[Data]:
▶

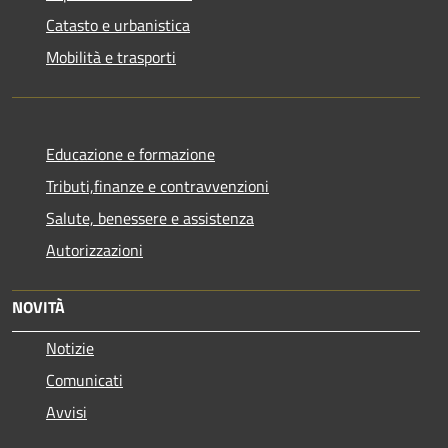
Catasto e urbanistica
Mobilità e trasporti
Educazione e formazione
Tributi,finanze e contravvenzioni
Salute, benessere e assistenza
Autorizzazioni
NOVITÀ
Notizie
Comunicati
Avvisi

◀

[What is required]: Print the listing above in full, exactly as written. Omit any pictures.

[The answer]:
Catasto e urbanistica
Mobilità e trasporti
Educazione e formazione
Tributi,finanze e contravvenzioni
Salute, benessere e assistenza
Autorizzazioni
NOVITÀ
Notizie
Comunicati
Avvisi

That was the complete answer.